Advanced Metrics Collection in Hudi with Prometheus and Grafana

As Apache Hudi becomes a cornerstone for data lakes and lakehouse architectures, observability is essential for operating it reliably at scale. While Hudi provides logs and command-line tools, deep insights into its internal performance — such as write throughput, compaction health, and metadata operations — require a proper metrics system.
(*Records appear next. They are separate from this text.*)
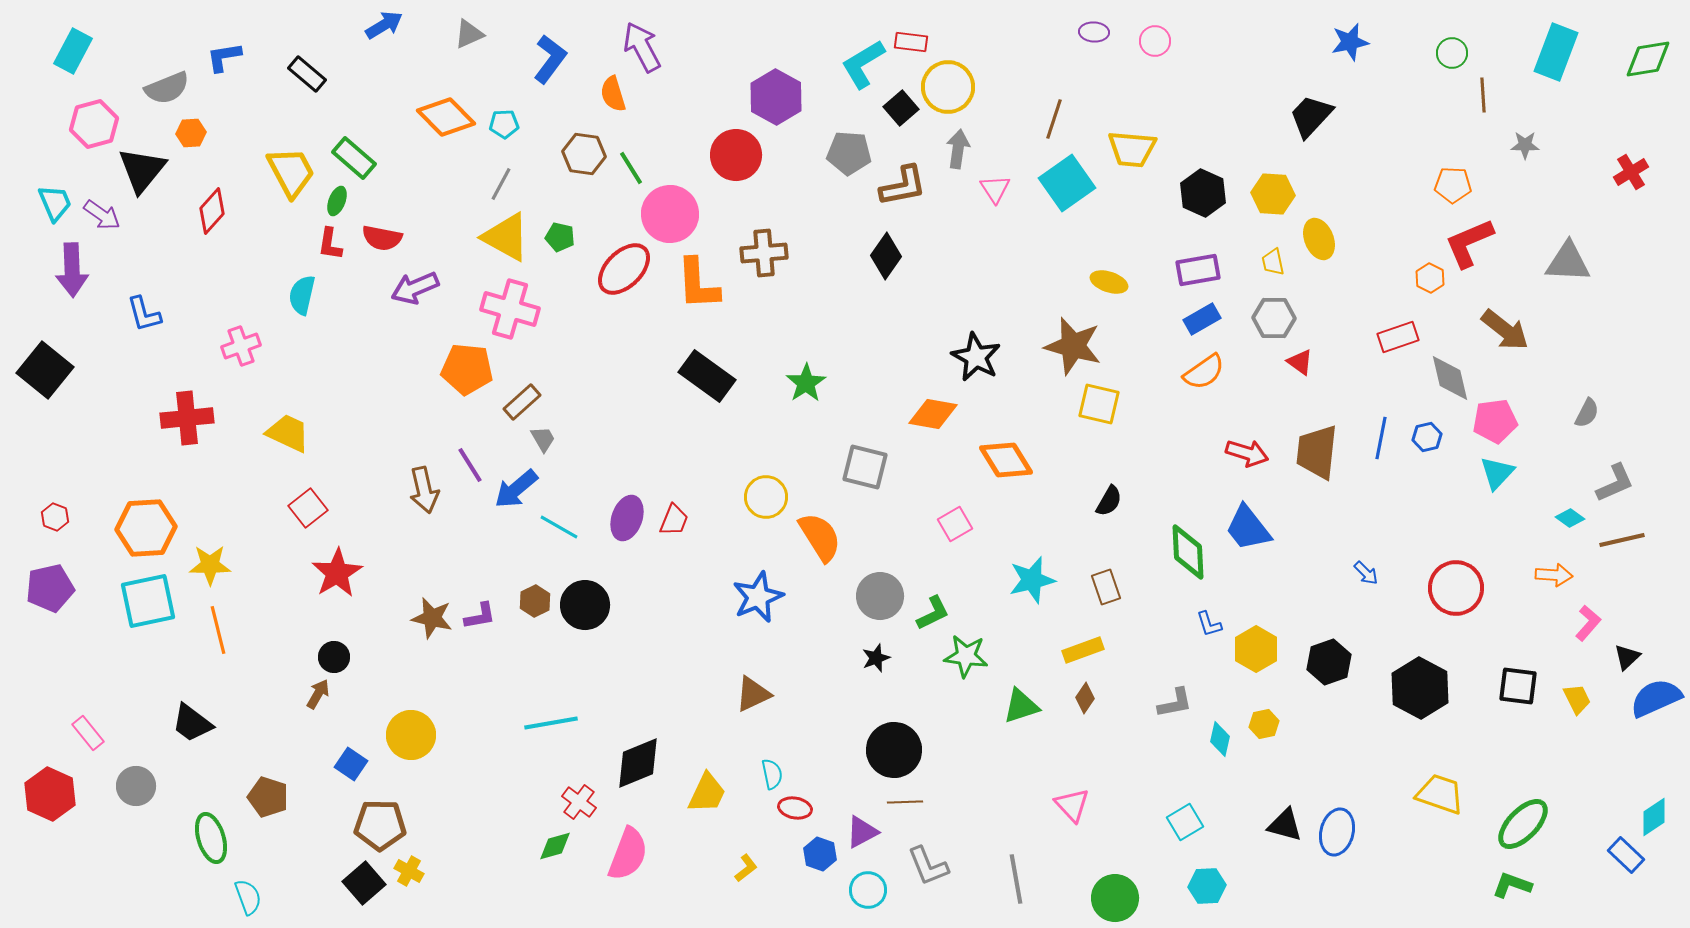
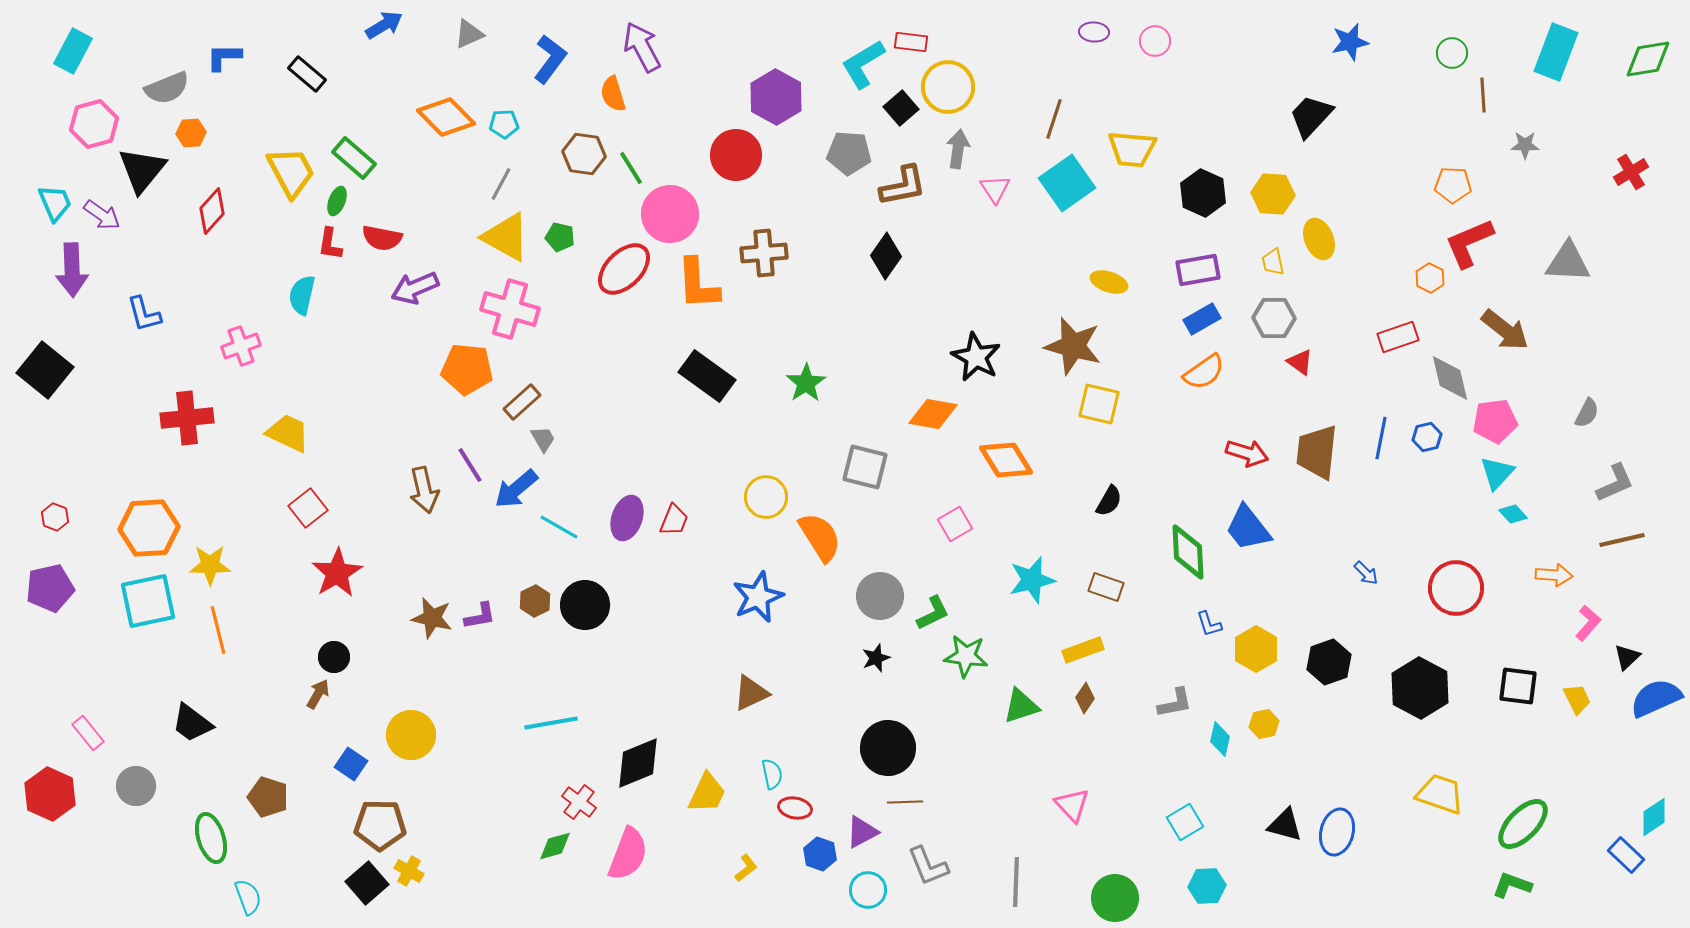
blue L-shape at (224, 57): rotated 9 degrees clockwise
cyan diamond at (1570, 518): moved 57 px left, 4 px up; rotated 12 degrees clockwise
orange hexagon at (146, 528): moved 3 px right
brown rectangle at (1106, 587): rotated 52 degrees counterclockwise
brown triangle at (753, 694): moved 2 px left, 1 px up
black circle at (894, 750): moved 6 px left, 2 px up
gray line at (1016, 879): moved 3 px down; rotated 12 degrees clockwise
black square at (364, 883): moved 3 px right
In this post, you’ll learn how to integrate Apache Hudi with Prometheus and Grafana to collect, scrape, and visualize advanced metrics. We’ll explore how Hudi exposes JVM and application-level metrics and how to build rich dashboards for monitoring and alerting.

Why Monitor Hudi?

Key reasons to monitor Hudi:

Track write and upsert throughput
Analyze compaction lag and frequency
Understand metadata table behavior
Detect pipeline slowdowns or failures
Observe query performance over time

Metrics provide real-time observability, proactive alerting, and historical analysis for capacity planning and SLA enforcement.
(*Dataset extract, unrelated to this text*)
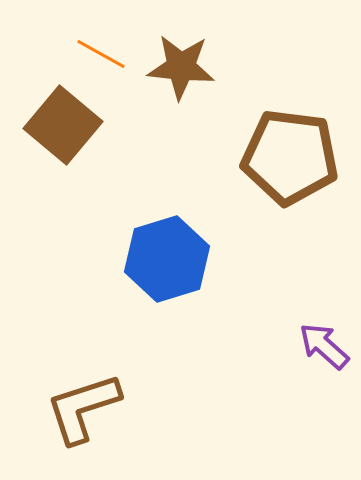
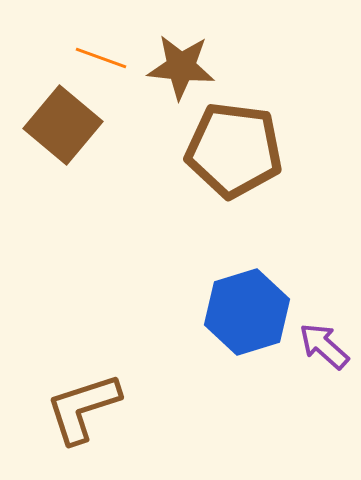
orange line: moved 4 px down; rotated 9 degrees counterclockwise
brown pentagon: moved 56 px left, 7 px up
blue hexagon: moved 80 px right, 53 px down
Metrics Architecture Overview

[Hudi Write Job (Spark)] → [Dropwizard Metrics] → [Prometheus Exporter] → [Prometheus] → [Grafana]

Hudi uses Dropwizard Metrics under the hood, and can expose them through:

Console
File
JMX
Prometheus HTTP endpoint (recommended)

Step 1: Enable Prometheus Metrics in Hudi

You can expose metrics via HTTP using the PrometheusReporter.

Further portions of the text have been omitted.